Value of IPv6? Well, it provides a whole bunch of benefits. I won't enumerate them here since I'm a little rusty with the list.
Why has it taken off with large providers in the U.S.? Because for a few years now, it has been a mandatory prerequisite for certain U.S. Department of Defense contract bid checklists. If you didn't support it, you couldn't bid for lucrative government (DoD) contracts.
Why has it taken off in Japan? Well, years ago, the entire Internet was essentially divided into regions. A RIR would then allocate its region's block to providers in the region.
Japan had a greater population density and greater use of IPv4 IPs, percentage-wise, so they were really feeling IPv4 pressure.
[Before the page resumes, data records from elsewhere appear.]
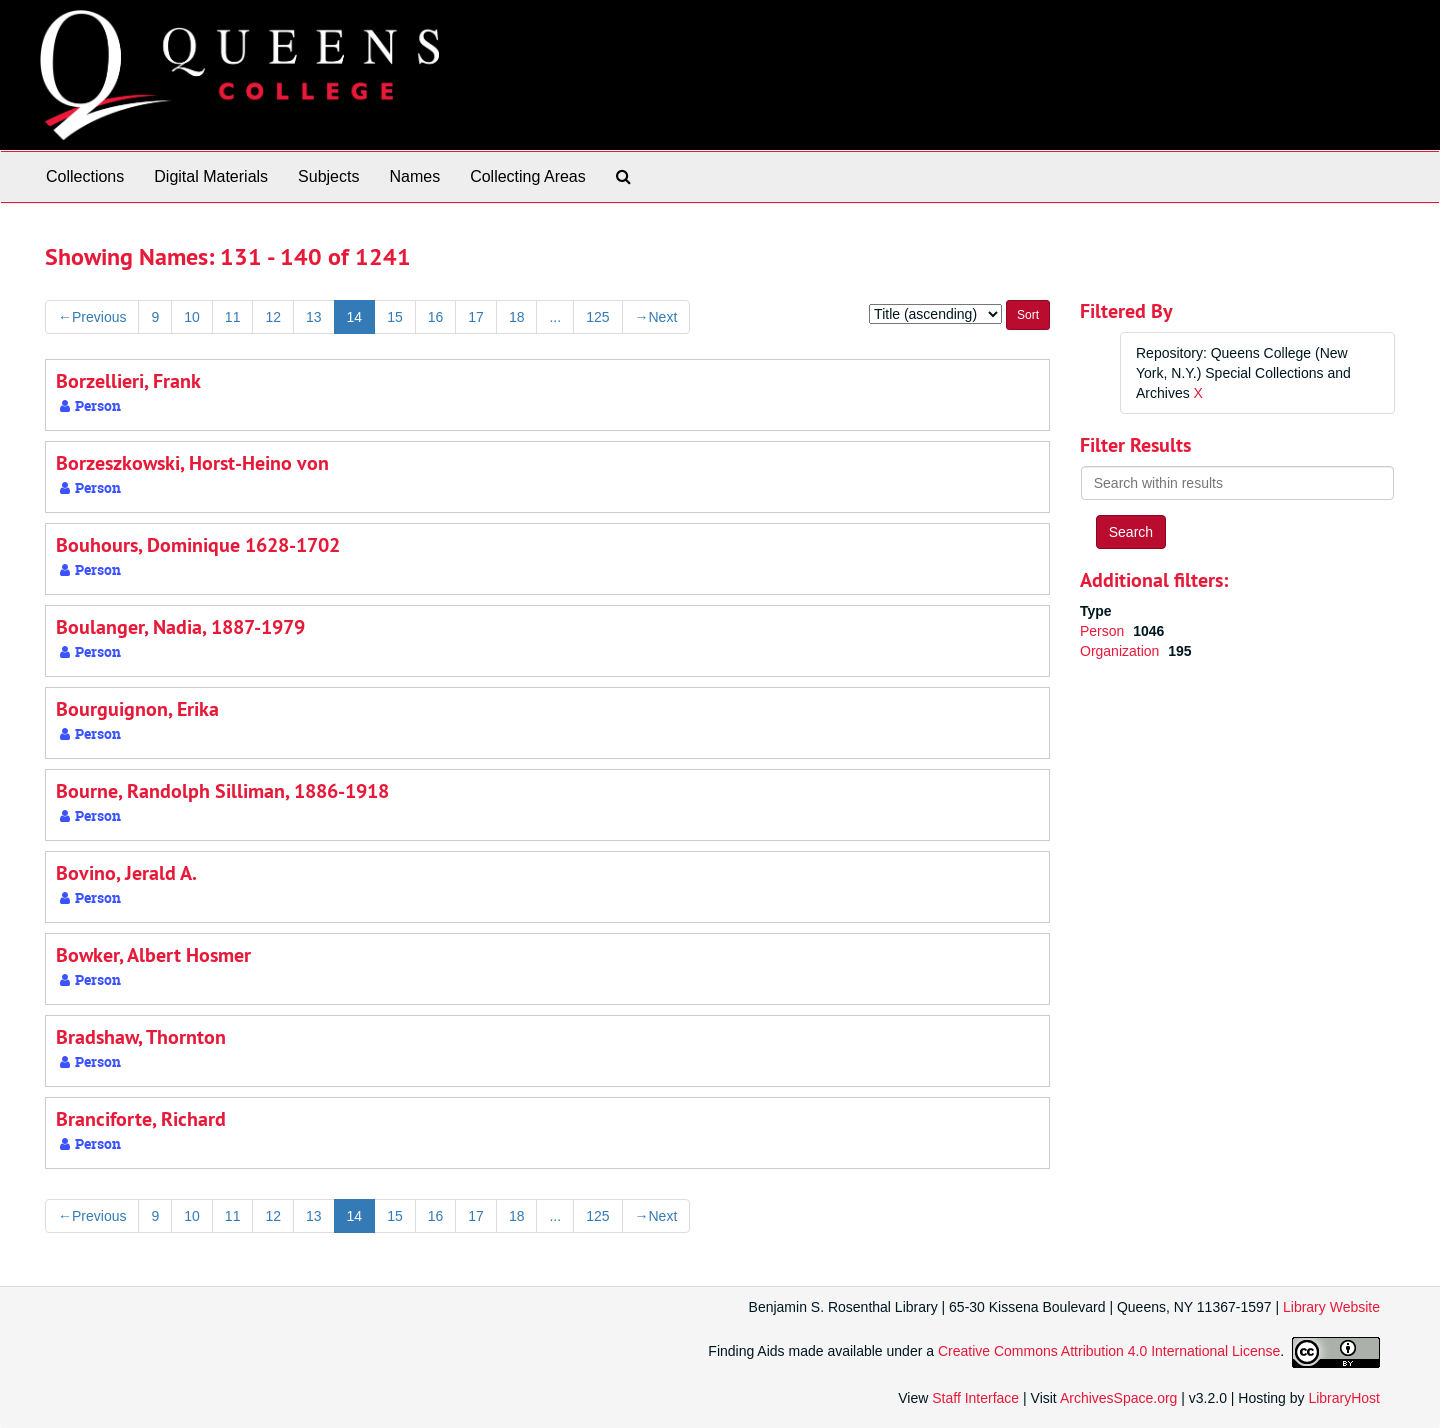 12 (273, 317)
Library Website (1331, 1307)
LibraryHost (1344, 1398)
NAT'ing went ever so far. They're also pretty good with technology so trying IPv6 wasn't a hard sell. This helped to ease a lot of the IP addressing pressure.
In the U.S., originally, we were going to run out of IPv4 addresses which was the original impetus for adopting IPv6. However, we seem to have hit a plateau with IPv4 so the major pressure is not quite there any more. Still a potential threat lurking in the background but not as urgent now.
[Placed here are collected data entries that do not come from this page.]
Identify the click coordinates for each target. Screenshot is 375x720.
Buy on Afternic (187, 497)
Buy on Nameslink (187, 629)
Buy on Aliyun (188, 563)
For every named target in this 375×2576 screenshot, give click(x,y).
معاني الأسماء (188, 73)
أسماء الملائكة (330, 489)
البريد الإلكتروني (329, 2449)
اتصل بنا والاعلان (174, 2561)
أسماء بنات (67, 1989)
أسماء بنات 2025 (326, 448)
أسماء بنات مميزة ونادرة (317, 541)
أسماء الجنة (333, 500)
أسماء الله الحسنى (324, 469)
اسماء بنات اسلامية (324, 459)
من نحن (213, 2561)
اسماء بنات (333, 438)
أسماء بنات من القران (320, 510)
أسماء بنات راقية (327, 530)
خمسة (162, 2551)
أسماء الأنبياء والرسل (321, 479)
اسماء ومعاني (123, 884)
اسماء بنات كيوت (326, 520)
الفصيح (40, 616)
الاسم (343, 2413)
IPv6 addressing space is HUGE!!!! I have an obscenely-sized netblock allocated to me -- the smallest that could be sanely routed, at work. This affords me ability to do all sorts of good subnet allocations and effective firewall filtering.
IPv6 also has a concept of autoconfiguration/router discovery. It's kinda DHCP-like and nice because it just 'works'. Has a bunch of other features. It's a nice skill to learn (for setup) if you ever want to work in Europe/Asia or in the U.S. at a DoD contractor or bidder.
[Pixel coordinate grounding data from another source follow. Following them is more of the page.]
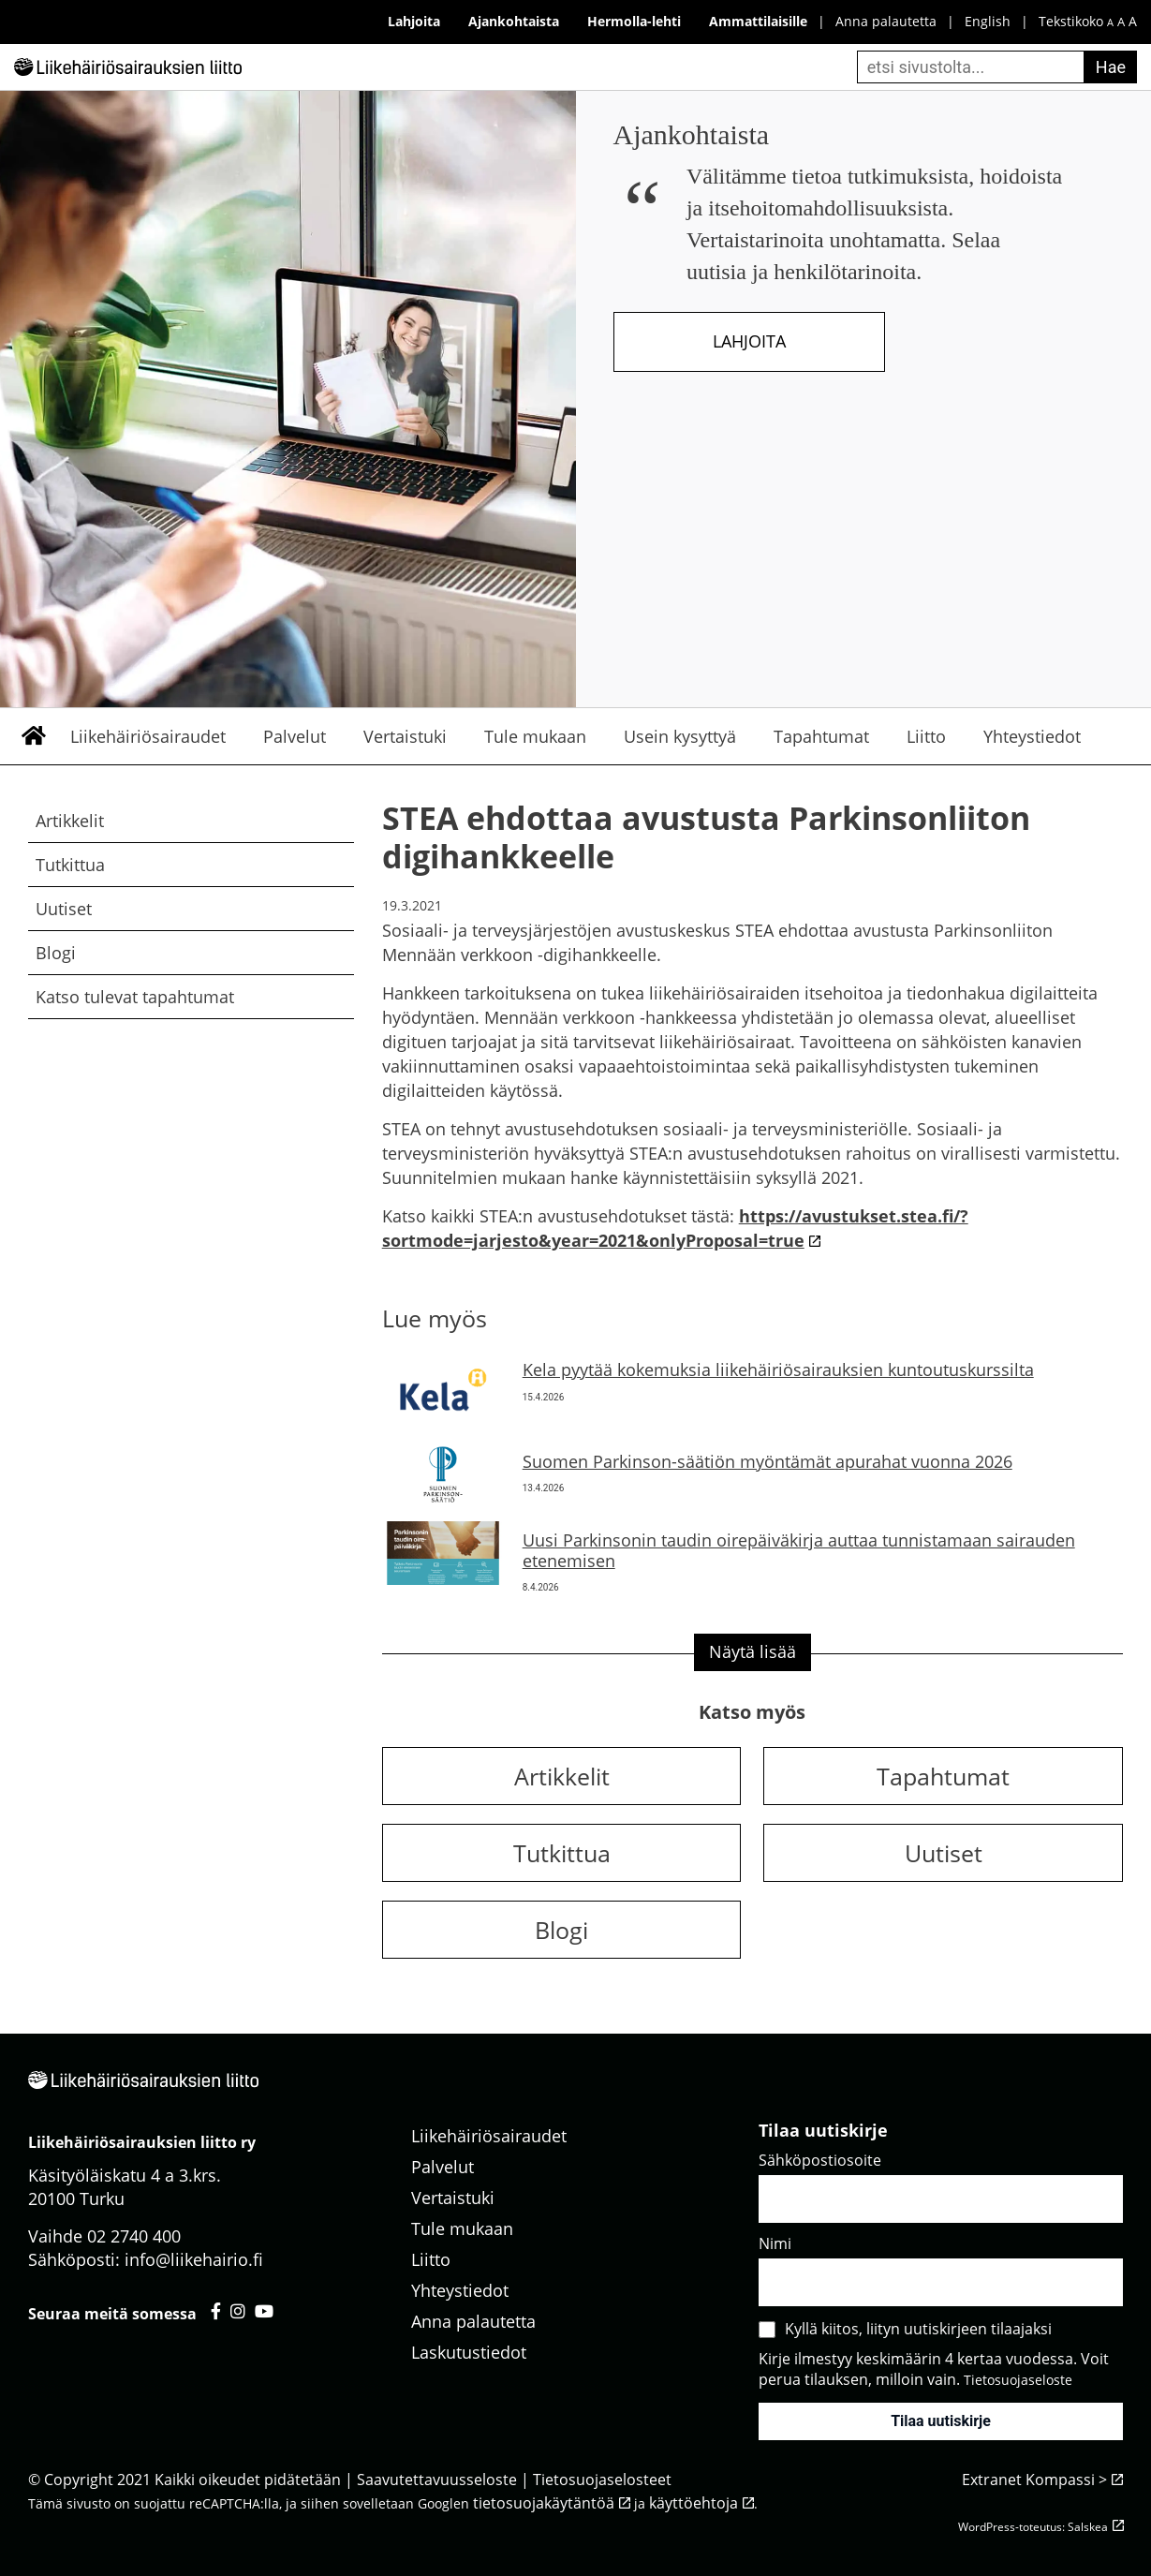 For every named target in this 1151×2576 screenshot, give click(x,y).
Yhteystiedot (1032, 736)
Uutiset (64, 908)
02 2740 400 (134, 2236)
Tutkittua (70, 864)
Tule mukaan (535, 736)
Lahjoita (749, 341)
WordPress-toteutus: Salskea (1033, 2527)
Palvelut (294, 736)
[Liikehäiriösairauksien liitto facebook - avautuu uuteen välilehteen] (216, 2311)
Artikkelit (70, 820)
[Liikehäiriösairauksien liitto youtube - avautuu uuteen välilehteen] (264, 2311)
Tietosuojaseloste (1018, 2380)
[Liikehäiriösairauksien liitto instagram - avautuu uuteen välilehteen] (237, 2311)
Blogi (56, 952)
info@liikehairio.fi (194, 2259)
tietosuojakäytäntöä (543, 2503)
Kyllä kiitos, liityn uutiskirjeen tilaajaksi (918, 2328)
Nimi (775, 2243)
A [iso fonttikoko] (1133, 21)
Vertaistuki (405, 736)
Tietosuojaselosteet (602, 2479)
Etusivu (33, 736)
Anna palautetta (886, 21)
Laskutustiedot (468, 2352)
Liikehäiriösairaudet (148, 736)
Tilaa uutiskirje (941, 2421)
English (988, 21)
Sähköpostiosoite (820, 2160)
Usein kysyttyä (680, 736)
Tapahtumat (821, 736)
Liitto (926, 736)
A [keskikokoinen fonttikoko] (1121, 22)
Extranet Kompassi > (1034, 2479)
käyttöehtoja (693, 2503)
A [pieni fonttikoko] (1110, 22)
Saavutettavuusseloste (437, 2479)
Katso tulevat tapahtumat (135, 996)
IPv6 is actually now reasonably stable. Cisco, Juniper, I think also Huawei, etc. all supports IPv6 in their main router code now. Pretty much any OS released in the past year or two supports it out of box. This includes: Windows Vista, MacOS X, Linux, OpenVMS, AIX, Solaris, etc.
There are still some quirks in setting up apps to support IPv6 but not too bad. I spent one very intensive weekend with another person at work setting up (from scratch) IPv6-enabled apps, configuring them, ironing out bugs, testing on various platforms. I tested with OpenBSD, Linux, Solaris, AIX, and Windows. All worked great.
So... for most people, there is no real need or reason to play with IPv6. But for some, it's an interesting new skill to master and looks good on a resume/CV as an 'advanced' technical skill that few knows.
P.S. To test if you're connected via IPv6, go to
http://www.kame.net
If it's IPv6, the turtle will be dancing.